Putting it all together
Once we were happy with the new interface, we came to the final piece of the puzzle, which was how we’d take that Go and turn it into an actual cron that would be scheduled and executed. For this, we reached for another of the common patterns that supercharge our velocity at Monzo - code generation.
We use the Go definition of crons within a service to generate their JSON representation and then, at deploy time, we make a request to our crons service telling it about all the crons that exist in the service being deployed. If nothing has changed, nothing happens, but if a new cron is added, one is updated, or one is deleted, the crons service will take the appropriate action, including recalculating any schedules or notifying the service owners of any changes.
Coupling cron registration to deployments in this way is another subtle superpower of the new system. Because we register crons on every deployment, if we want to add a new config option and polyfill some new default, we can do that within the cron service and rely on the fact that our users will inherit the change on their next deployment, even if their cron configuration hasn’t changed, and because our services get deployed a lot that means that we can let the polyfilling happen naturally rather than needing to ask all cron owners to do anything.

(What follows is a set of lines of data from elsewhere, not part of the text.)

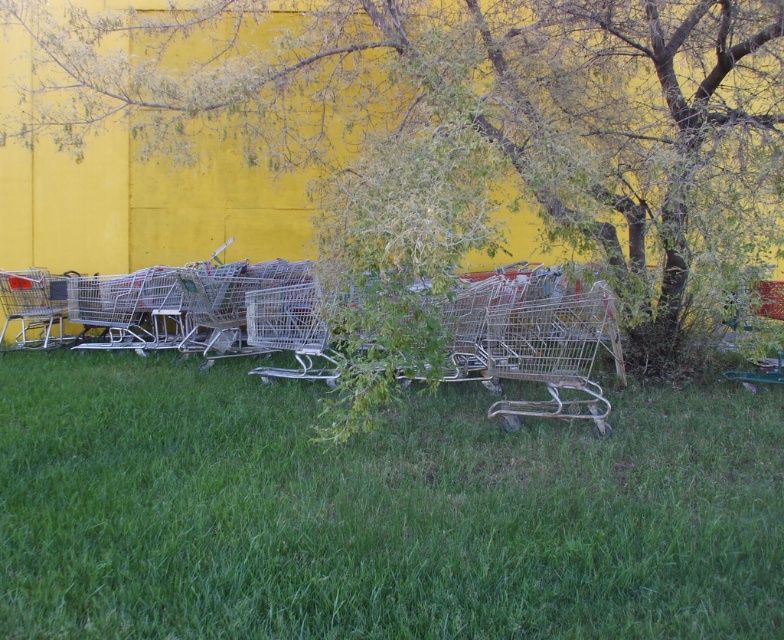 You are a gardener trying to determine if there is enough space between the green leafy tree at center and the metallic silver shopping cart at right to place a new bench. Can you fit a bench that is 1.2 meters wide between them?

The green leafy tree at center might be wider than the metallic silver shopping cart at right, but without knowing the exact width of the tree or the distance between them, it is uncertain if the bench will fit. More information is needed to determine the space availability.

You are a gardener who wants to mow the green grass at lower center. You have a lawnmower that can only move forward in a straight line. The silver metallic shopping cart at left is blocking your path. Can you mow the grass without moving the shopping cart?

The green grass at lower center occupies less space than the silver metallic shopping cart at left. Since the grass area is smaller, the lawnmower might be able to navigate around the shopping cart by moving along the edges of the grass area, avoiding the obstruction. However, the exact feasibility depends on the lawnmower size and the available space between the cart and other objects.

You are a gardener trying to mow the green grass at lower center. You have a lawnmower that can only move straight forward. There is a silver metallic shopping cart at left in the way. Based on the scene, can you determine if the grass area is wide enough to maneuver around the shopping cart?

The green grass at lower center is wider than the silver metallic shopping cart at left, so yes, the lawnmower can maneuver around the shopping cart by moving along the wider grass area. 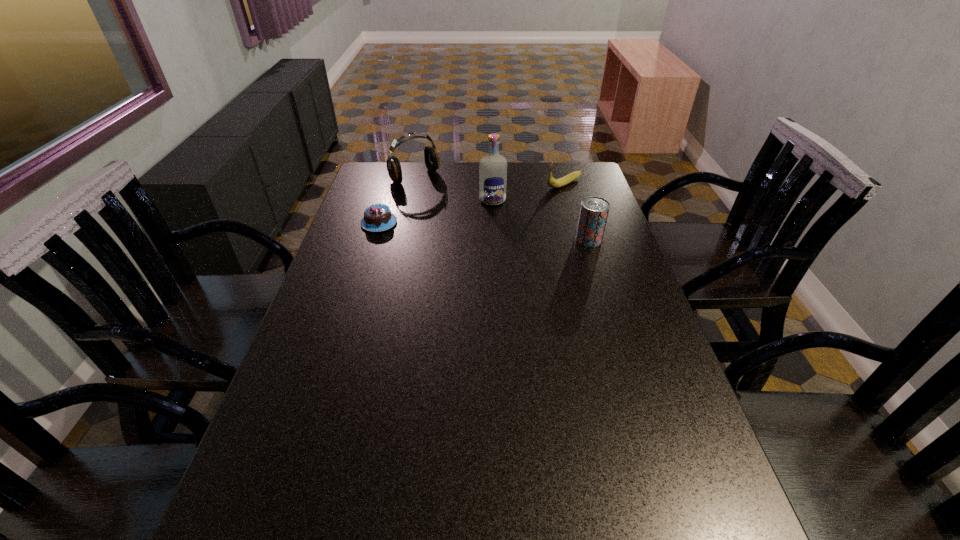 Find the location of a particular element. free point located on the ear cups of the second tallest object is located at coordinates (x=465, y=215).

Locate an element on the screen. This screenshot has width=960, height=540. vacant space located 0.070m on the label of the tallest object is located at coordinates (495, 218).

Identify the location of vacant area located on the label of the tallest object. (495, 215).

Where is `vacant position located 0.290m on the label of the tallest object`? vacant position located 0.290m on the label of the tallest object is located at coordinates click(x=503, y=259).

Locate an element on the screen. vacant space located 0.150m at the stem of the banana is located at coordinates (520, 202).

Identify the location of free space located 0.240m at the stem of the banana. (501, 210).

Where is `vacant point located at the stem of the banana`? vacant point located at the stem of the banana is located at coordinates (464, 226).

Identify the location of headset that is positioned at the far edge. The width and height of the screenshot is (960, 540). (432, 161).

The image size is (960, 540). I want to click on banana positioned at the far edge, so click(x=552, y=182).

Identify the location of chocolate cake located at the left edge. (377, 217). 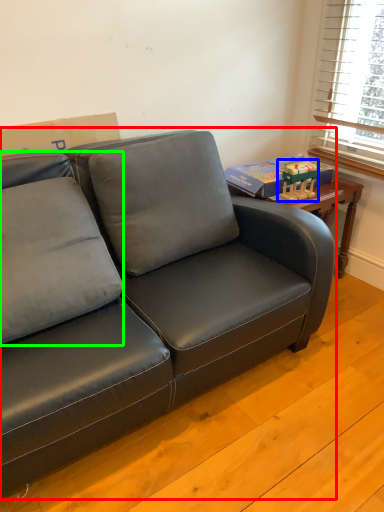 Question: Estimate the real-world distances between objects in this image. Which object is farther from studio couch (highlighted by a red box), toy (highlighted by a blue box) or pillow (highlighted by a green box)?

Choices:
 (A) toy
 (B) pillow

Answer: (A) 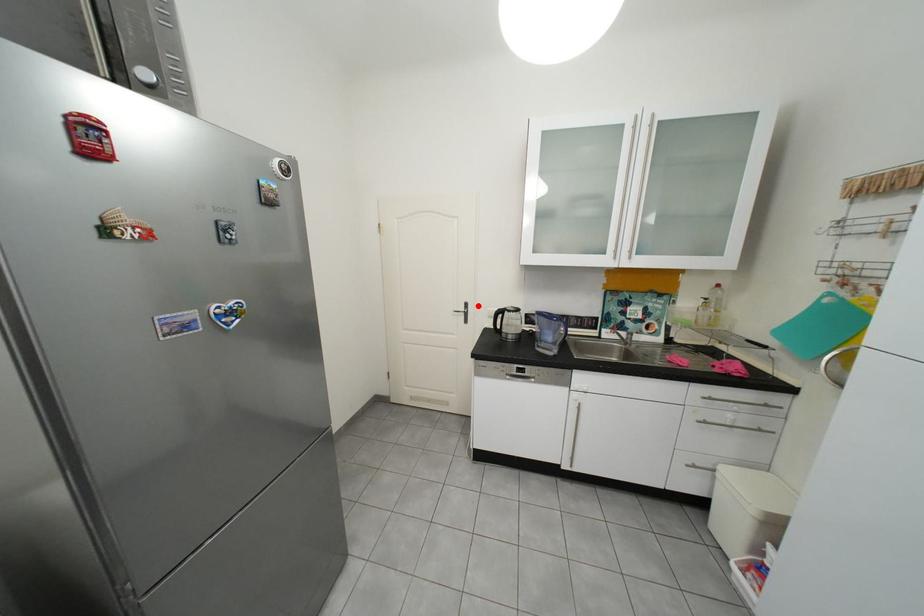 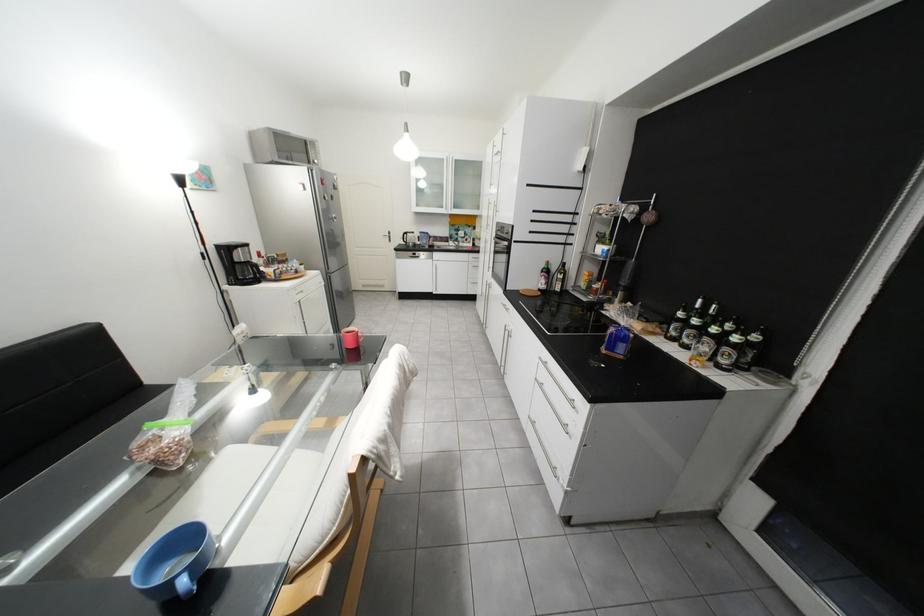 Locate, in the second image, the point that corresponds to the highlighted location in the first image.

(402, 233) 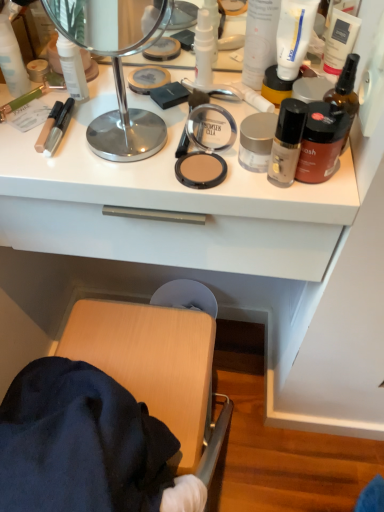 Identify the location of free space to the back side of polished silver mirror at upper center. The width and height of the screenshot is (384, 512). (129, 89). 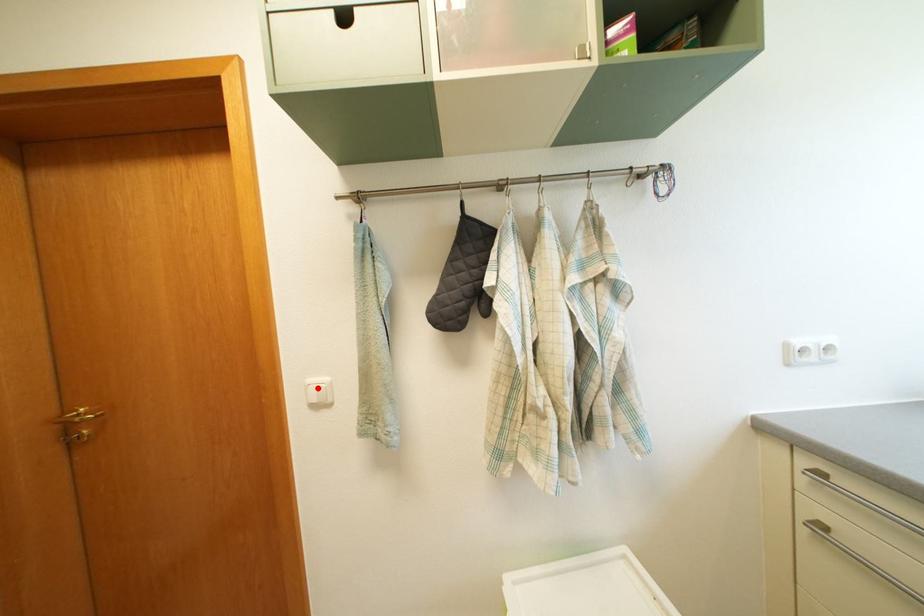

Every 60 seconds, the cron service polls to see if there are any crons that are due to be executed, and if so, it executes them and calculates their next scheduled execution. If anything goes wrong, we still schedule the next execution, but we also alert the owners of the cron and let them deal with things from there.
And that’s it!
The Results
Since we started this project, we’ve seen fantastic uptake and hugely positive feedback about the new way of handling crons at Monzo which has been hugely rewarding.
We’ve had contributions from other engineers who have added wonderful features like the ability to add “jitter” so that a cron doesn’t run on a fully predictable schedule which someone might become reliant on.